Seungil Kim 1,2, Sohyeon Lee 1, Tae‑Young Kim 1, Su‑Hyun Lee 1, Sang‑Uk Seo 3 and Mi‑Na Kweon 1,2,*
1Mucosal Immunology Laboratory, Department of Convergence Medicine, University of Ulsan College of Medicine/Asan Medical Center, Seoul, Republic of Korea.
2Digestive Diseases Research Center, University of Ulsan College of Medicine, Seoul, Republic of Korea.
3Department of Microbiology, College of Medicine, The Catholic University of Korea, Seoul, Republic of Korea.
*Corresponding author: correspondence to Mi‑Na Kweon
The modulation of immune responses by probiotics is crucial for local and systemic immunity. Recent studies have suggested a correlation between gut microbiota and lung immunity, known as the gut–lung axis. However, the evidence and mechanisms underlying this axis remain elusive.
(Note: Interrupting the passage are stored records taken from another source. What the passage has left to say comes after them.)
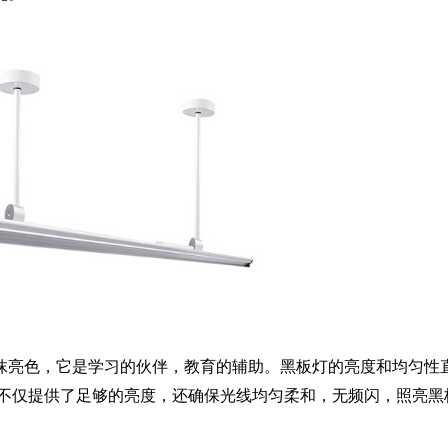
抹亮色，它是学习的伙伴，教育的辅助。黑板灯的亮度和均匀性
不仅提供了足够的亮度，还确保光线均匀柔和，无频闪，照亮黑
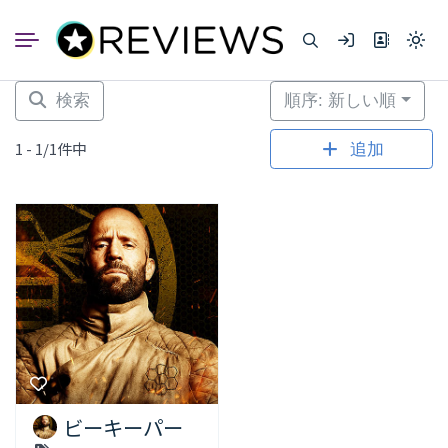
コ
ン
Light
テ
mode
ン
(click
to
ツ
検索
順序: 新しい順
switc
へ
to
dark)
ス
1 - 1/1件中
追加
キ
ッ
プ
ビーキーパー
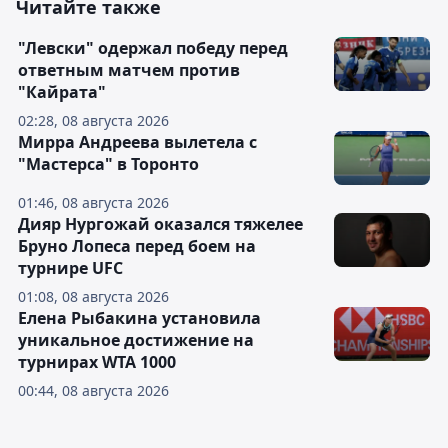
Читайте также
"Левски" одержал победу перед
ответным матчем против
"Кайрата"
02:28, 08 августа 2026
Мирра Андреева вылетела с
"Мастерса" в Торонто
01:46, 08 августа 2026
Дияр Нургожай оказался тяжелее
Бруно Лопеса перед боем на
турнире UFC
01:08, 08 августа 2026
Елена Рыбакина установила
уникальное достижение на
турнирах WTA 1000
00:44, 08 августа 2026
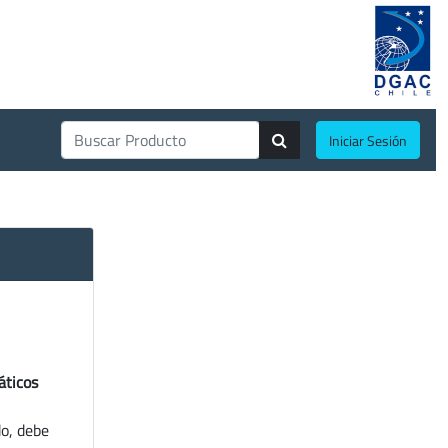
Iniciar Sesión
áticos
do, debe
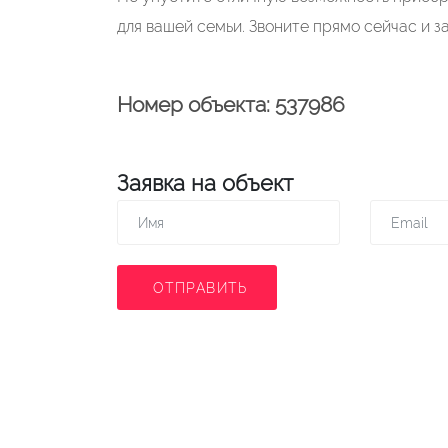
для вашей семьи. Звоните прямо сейчас и 
Номер объекта: 537986
Заявка на объект
ОТПРАВИТЬ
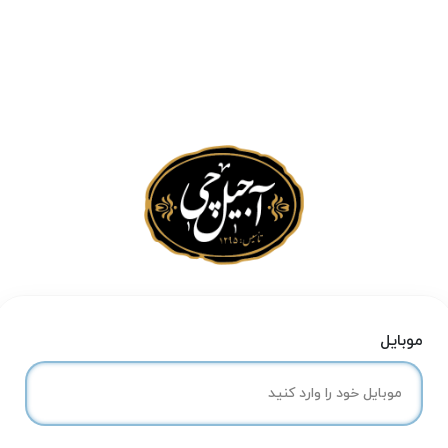
موبایل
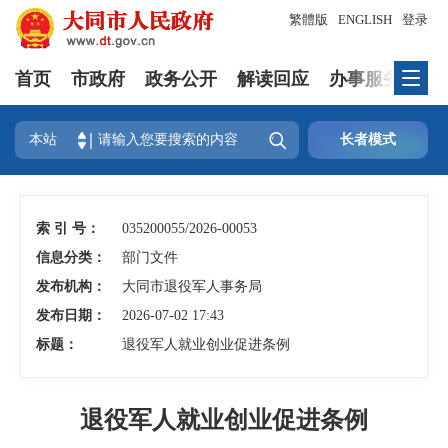
繁體版
ENGLISH
登录
首页
市政府
政务公开
解读回应
办事服务
互

本站
长者模式
索 引 号：
035200055/2026-00053
信息分类：
部门文件
发布机构：
大同市退役军人事务局
发布日期：
2026-07-02 17:43
标题：
退役军人就业创业促进条例
退役军人就业创业促进条例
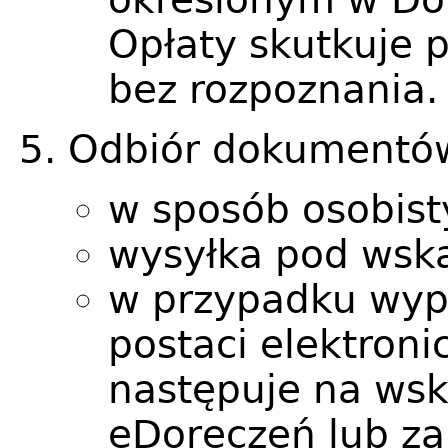
Opłaty skutkuje 
bez rozpoznania.
Odbiór dokumentów
w sposób osobist
wysyłka pod wsk
w przypadku wypi
postaci elektroni
następuje na wsk
eDoręczeń lub za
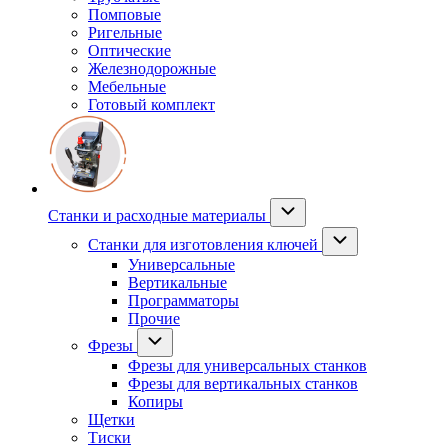
Помповые
Ригельные
Оптические
Железнодорожные
Мебельные
Готовый комплект
Станки и расходные материалы
Станки для изготовления ключей
Универсальные
Вертикальные
Программаторы
Прочие
Фрезы
Фрезы для универсальных станков
Фрезы для вертикальных станков
Копиры
Щетки
Тиски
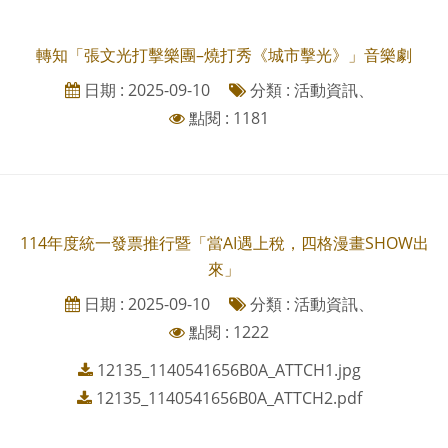
轉知「張文光打擊樂團–燒打秀《城市擊光》」音樂劇
日期 : 2025-09-10
分類 : 活動資訊、
點閱 : 1181
114年度統一發票推行暨「當AI遇上稅，四格漫畫SHOW出
來」
日期 : 2025-09-10
分類 : 活動資訊、
點閱 : 1222
12135_1140541656B0A_ATTCH1.jpg
12135_1140541656B0A_ATTCH2.pdf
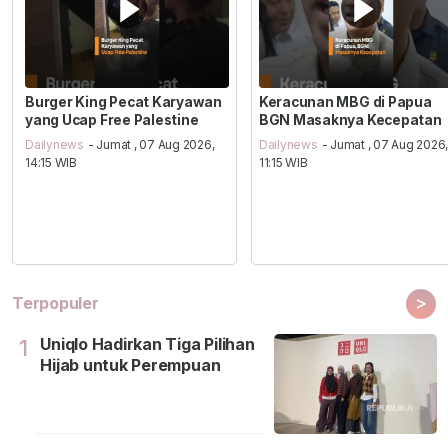
Burger King Pecat Karyawan
Keracunan MBG di Papua
yang Ucap Free Palestine
BGN Masaknya Kecepatan
Dailynews
- Jumat , 07 Aug 2026,
Dailynews
- Jumat , 07 Aug 2026
14:15 WIB
11:15 WIB
>
Terpopuler
Uniqlo Hadirkan Tiga Pilihan
1
Hijab untuk Perempuan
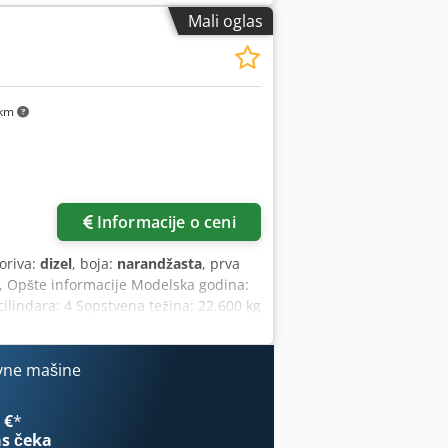
Mali oglas
 km
Informacije o ceni
goriva:
dizel
, boja:
narandžasta
, prva
, Opšte informacije Modelska godina:
lindara: 4 Sopstvena težina: 22.600 kg
aka: da Stanje Tehničko stanje: veoma
a upit Garancija Garancija: Iz prve
 stanja guseničnog podvozja -
vne mašine
 kanala - Opcionalno sa TOPCON 3D-
 €
*
s čeka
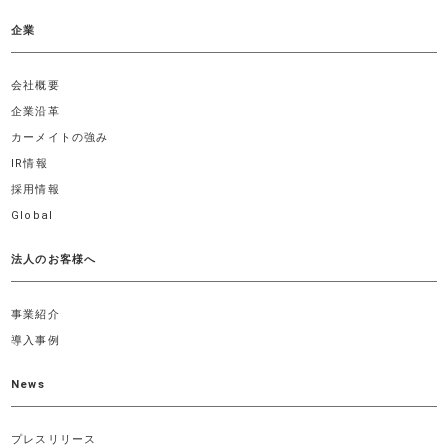
企業
会社概要
企業沿革
カーメイトの強み
IR情報
採用情報
Global
法人のお客様へ
事業紹介
導入事例
News
プレスリリース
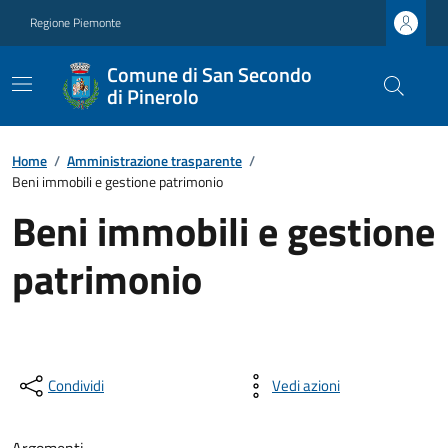
Regione Piemonte
Comune di San Secondo
di Pinerolo
Home
/
Amministrazione trasparente
/
Beni immobili e gestione patrimonio
Beni immobili e gestione
patrimonio
Condividi
Vedi azioni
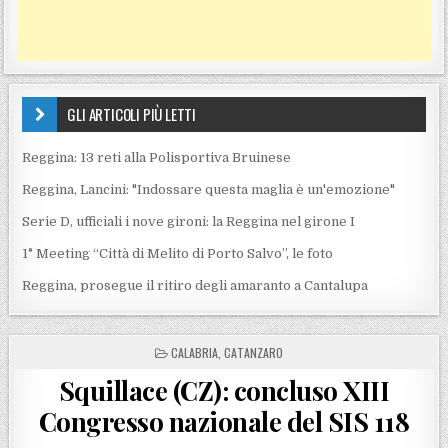
GLI ARTICOLI PIÙ LETTI
Reggina: 13 reti alla Polisportiva Bruinese
Reggina, Lancini: "Indossare questa maglia è un'emozione"
Serie D, ufficiali i nove gironi: la Reggina nel girone I
1° Meeting “Città di Melito di Porto Salvo”, le foto
Reggina, prosegue il ritiro degli amaranto a Cantalupa
POSTED IN
CALABRIA
,
CATANZARO
Squillace (CZ): concluso XIII
Congresso nazionale del SIS 118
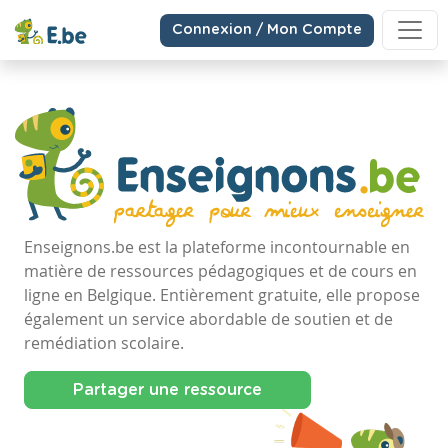
Connexion / Mon Compte
Enseignons.be est la plateforme incontournable en
matière de ressources pédagogiques et de cours en
ligne en Belgique. Entièrement gratuite, elle propose
également un service abordable de soutien et de
remédiation scolaire.
Partager une ressource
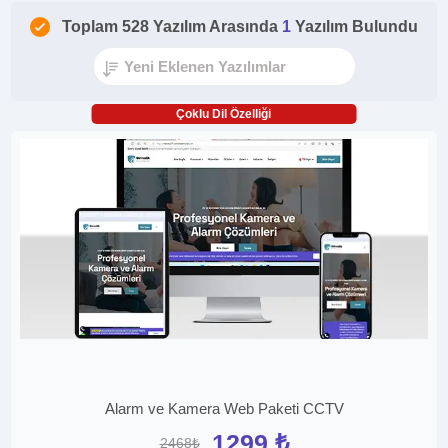
Toplam 528 Yazılım Arasında
1
Yazılım Bulundu
Çoklu Dil Özelliği
Alarm ve Kamera Web Paketi CCTV
1299 ₺
2468₺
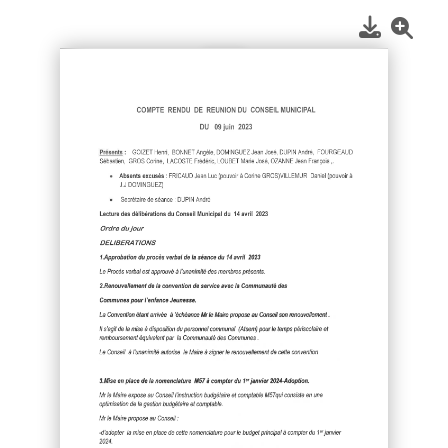
1
/
2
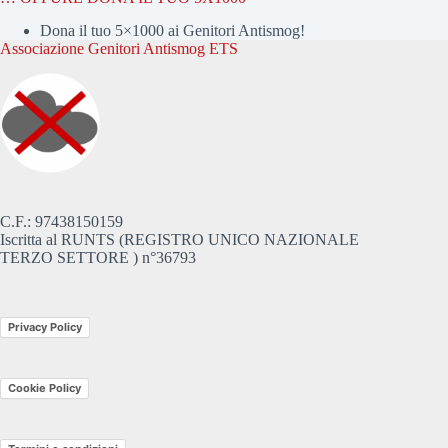
Dona il tuo 5×1000 ai Genitori Antismog!
Associazione Genitori Antismog ETS
C.F.: 97438150159
Iscritta al RUNTS (REGISTRO UNICO NAZIONALE
TERZO SETTORE ) n°36793
Privacy Policy
Cookie Policy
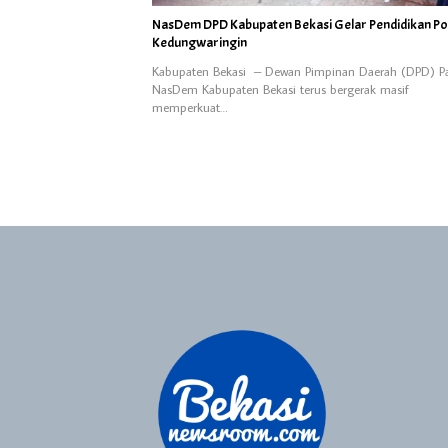
NasDem DPD Kabupaten Bekasi Gelar Pendidikan Poli
Kedungwaringin
Kabupaten Bekasi – Dewan Pimpinan Daerah (DPD) Pa
NasDem Kabupaten Bekasi terus bergerak masif
memperkuat…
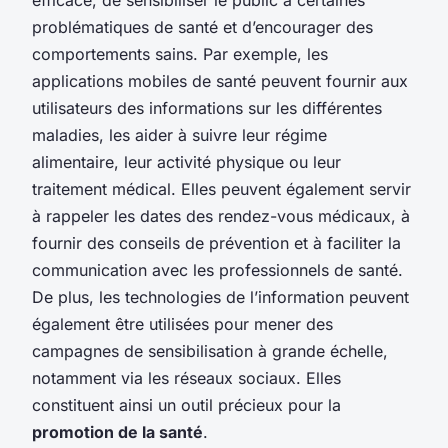
problématiques de santé et d’encourager des
comportements sains. Par exemple, les
applications mobiles de santé peuvent fournir aux
utilisateurs des informations sur les différentes
maladies, les aider à suivre leur régime
alimentaire, leur activité physique ou leur
traitement médical. Elles peuvent également servir
à rappeler les dates des rendez-vous médicaux, à
fournir des conseils de prévention et à faciliter la
communication avec les professionnels de santé.
De plus, les technologies de l’information peuvent
également être utilisées pour mener des
campagnes de sensibilisation à grande échelle,
notamment via les réseaux sociaux. Elles
constituent ainsi un outil précieux pour la
promotion de la santé
.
In this study, we screened various Lactobacillus (L.) strains for their ability to augment type I interferon (IFN-I) signaling using an IFN-α/β reporter cell line. We identified L. paracasei (MI29) from the feces of healthy volunteers, which showed enhanced IFN-I signaling in vitro. Oral administration of the MI29 strain to wild-type B6 mice for 2 weeks resulted in increased expression of IFN-stimulated genes and pro-inflammatory cytokines in the lungs. We found that MI29-treated mice had significantly increased numbers of CD11c+PDCA-1+ plasmacytoid dendritic cells and Ly6Chi monocytes in the lungs compared with control groups. Pre-treatment with MI29 for 2 weeks resulted in less weight loss and lower viral loads in the lung after a sub-lethal dose of influenza virus infection. Interestingly, IFNAR1−/− mice did not show enhanced viral resistance in response to oral MI29 administration. Furthermore, metabolic profiles of MI29-treated mice revealed changes in fatty acid metabolism, with MI29-derived fatty acids contributing to host defense in a Gpr40/120-dependent manner.
These findings suggest that the newly isolated MI29 strain can activate host defense immunity and prevent infections caused by the influenza virus through the gut–lung axis.